An example of such a MEMS requiring a uniformly thick polysilicon is described in the U.S. Pat. No. 5,955,668 titled ‘Multi-element micro-gyro’, which is herein incorporated by reference. The oscillating micro-gyro described in this patent is shown in FIG. 7. It requires capacitive actuation of the oscillation and capacitive sensing of the orthogonal oscillation produced by the Coriolis effect arising in the event of a rotation of the micro-gyro. The capacitors used for oscillation actuation are formed by the combination of a fixed thick polysilicon excitation vertical electrode and of a released neighbouring thick polysilicon responding vertical electrode. The capacitance of the oscillating actuation capacitor is then related to the surface area (i.e. height) of these two neighbouring thick polysilicon electrodes and to the oscillating gap (i.e. spacing) between these two neighbouring thick polysilicon electrodes. Any variation of the local thickness of the thick polysilicon results in an undesirable variation in the capacitance value and in the device performance. Similarly, any variation of the thick polysilicon line widths and spacings resulting from the parasitic light reflection on its rough surface will result in undesirable variation in the gaps between these two electrodes.

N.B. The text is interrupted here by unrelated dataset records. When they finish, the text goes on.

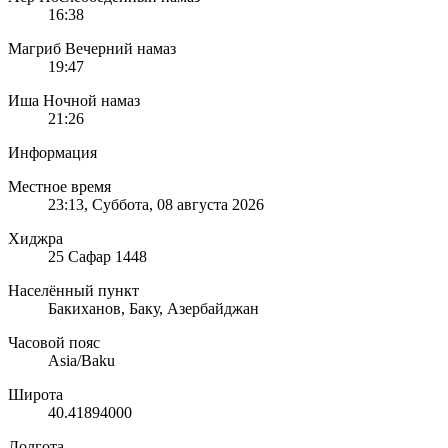
16:38
Магриб
Вечерний намаз
19:47
Иша
Ночной намаз
21:26
Информация
Местное время
23:13
, Суббота, 08 августа 2026
Хиджра
25 Сафар 1448
Населённый пункт
Бакиханов, Баку, Азербайджан
Часовой пояс
Asia/Baku
Широта
40.41894000
Долгота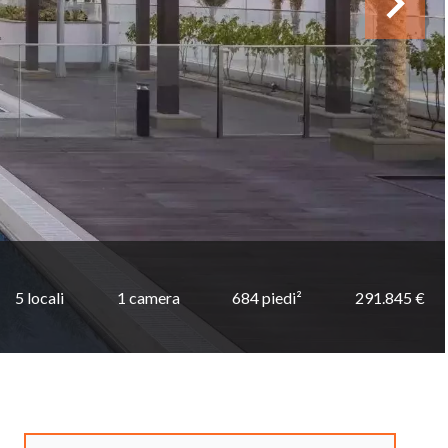
5 locali
1 camera
684 piedi²
291.845 €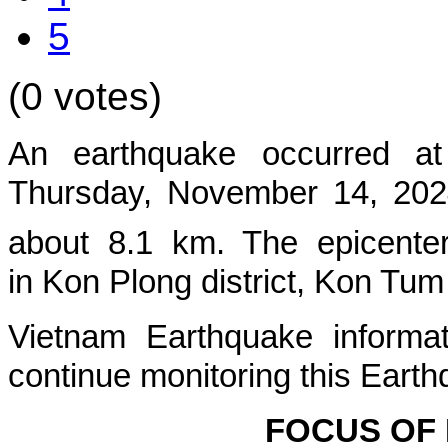
5
(0 votes)
An earthquake occurred at
Thursday, November 14,
2024
about 8.1 km. The epicente
in Kon Plong
district, Kon Tum
Vietnam Earthquake informat
continue monitoring this Earth
FOCUS OF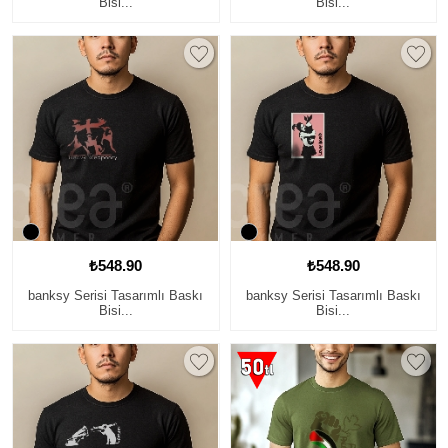
Bisi...
Bisi...
₺548.90
₺548.90
banksy Serisi Tasarımlı Baskı
banksy Serisi Tasarımlı Baskı
Bisi...
Bisi...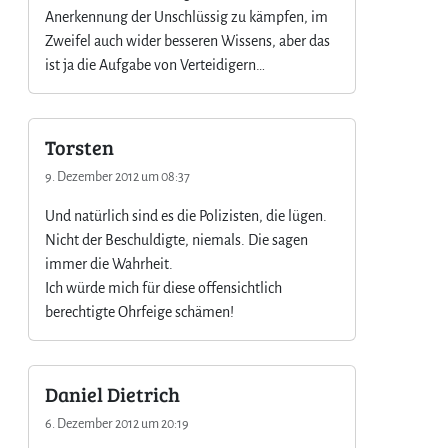
Anerkennung der Unschlüssig zu kämpfen, im
Zweifel auch wider besseren Wissens, aber das
ist ja die Aufgabe von Verteidigern…
Torsten
9. Dezember 2012 um 08:37
Und natürlich sind es die Polizisten, die lügen.
Nicht der Beschuldigte, niemals. Die sagen
immer die Wahrheit.
Ich würde mich für diese offensichtlich
berechtigte Ohrfeige schämen!
Daniel Dietrich
6. Dezember 2012 um 20:19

The PEB and CMP techniques used to machine the upper surface of the thick polysilicon minimize the variations of the thick polysilicon line widths and spacings and thus ensure reproducible line widths and spacings of the etched polysilicon. Unfortunately, these techniques do not prevent the local variations of local thickness of the thick polysilicon and thus result in undesirable variations in the activation and sense capacitors and in undesirable variations in actuation performance.
The process described in U.S. Pat. No. 5,364,818 entitled ‘SOG with moisture resistant protective capping layer”, the contents of which are herein incorporated by reference, has been used to level polysilicon and aluminum alloys interconnects in dielectrics of CMOS and other semiconductor devices.